We can go ahead and check the model adequacy for the above model.
qqnorm(residuals(model1))
qqline(residuals(model1))
plot(fitted(model1), residuals(model1), xlab="Fitted", ylab="Residuals")
The Q-Q plot and the fitted-residuals plot suggest that the data is normally distributed and the assumptions of ANOVA are satisfied. However, depending on the samples chosen, the results of ANOVA are different.
From the DataCamp video lectures, we know that “Tukey’s method is a single-step multiple comparison procedure and statistical test. It can be used in conjunction with ANOVA to find means that are significantly different from each other.” [5]
tukey <- TukeyHSD(model1)
plot(tukey)
In line with the conclusions from ANOVA, the 95% confidence interval for the sex factor contains 0.00 while the urban factor doesn’t. Thus, there is a significant effect of the urban factor, but not the sex factor. Also, note that the two of the confidence intervals containing the interaction plot also contain 0.00, which means there doesn’t seem to be a statistically significant interaction effect of the two factors.
TukeyHSD(model1)
## Tukey multiple comparisons of means
## 95% family-wise confidence level
##
## Fit: aov(formula = df_sample$lntotal ~ df_sample$sex * df_sample$urban)
##
## $`df_sample$sex`
## diff lwr upr p adj
## female-male 0.07558828 -0.1085817 0.2597583 0.4195368
##
## $`df_sample$urban`
## diff lwr upr p adj
## yes-no 0.7913101 0.6141929 0.9684272 0
##
## $`df_sample$sex:df_sample$urban`
## diff lwr upr p adj
## female:no-male:no -0.1863743 -0.5122824 0.1395339 0.4512950
## male:yes-male:no 0.8361649 0.5396922 1.1326375 0.0000000
## female:yes-male:no 0.7027723 0.3768641 1.0286804 0.0000004
## male:yes-female:no 1.0225392 0.6279244 1.4171539 0.0000000
## female:yes-female:no 0.8891466 0.4719645 1.3063286 0.0000006
## female:yes-male:yes -0.1333926 -0.5280073 0.2612221 0.8179055
“In statistics, resampling is any of a variety of methods for doing the following tasks: (i) Estimating the precision of sample statistics by using subsets of available data or drawing randomly with replacement from a set of data points; (ii) Exchanging labels on data points when performing significance tests; (iii) Validating models by using random subsets.” [6] For the purposes of our analysis, we will use bootstrapping. “Bootstrapping refers to any test or metric that relies on random sampling with replacement. It allows assigning measures of accuracy to sample estimates.” [7] Using the code from the lecture slides, we can do the following analysis.

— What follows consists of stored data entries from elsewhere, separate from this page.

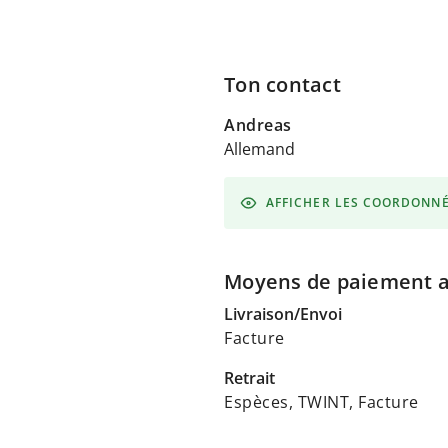
Ton contact
Andreas
Allemand
AFFICHER LES COORDONN
Moyens de paiement 
Livraison/Envoi
Facture
Retrait
Espèces, TWINT, Facture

meanstar = with(df_sample, tapply(lntotal, sex, mean))
groupA = df_sample$lntotal[df_sample$sex == "male"] - meanstar[1]
groupB = df_sample$lntotal[df_sample$sex == "female"] - meanstar[2]
ssex = df_sample$sex
# Number of iterations
N = 10000
Fstar = numeric(N)
for (i in 1:N)
{
grpA = sample(groupA, SAMPLE_SIZE/2, replace=T)
grpB = sample(groupB, SAMPLE_SIZE/2, replace=T)
slntotal = c(grpA, grpB)
sdata = data.frame(slntotal, ssex)
Fstar[i] = oneway.test(slntotal~ssex, var.equal = T, data=sdata)$statistic
}
hist(Fstar, main="Bootstrapping Plot")
The \(\alpha\) can be determined from the bootstrapped distribution as follows:
print(trueFstar <- oneway.test(lntotal~sex, var.equal=T, data=df_sample)$statistic)
## F
## 0.4836471
mean(Fstar >= trueFstar)
## [1] 0.4795
qf(0.95, 5, 90)
## [1] 2.315689
quantile(Fstar, 0.95)
## 95%
## 3.65075
Now that we have the bootstrap sampling, we can perform ANOVA again.
model2 = lm(slntotal~ssex, data=sdata)
anova(model2)
## Analysis of Variance Table
##
## Response: slntotal
## Df Sum Sq Mean Sq F value Pr(>F)
## ssex 1 0.002 0.00237 0.004 0.9494
## Residuals 232 136.335 0.58765
qqnorm(residuals(model2))
qqline(residuals(model2))
plot(fitted(model2), residuals(model2))
From the ANOVA table, we see that there does not seem to be any significant effect of the IV sex on the household expenditure, i.e. the sex of the household head does not affect the expenditure. This conclusion simply reinforces our conclusions from ANOVA and Confidence Interval tests.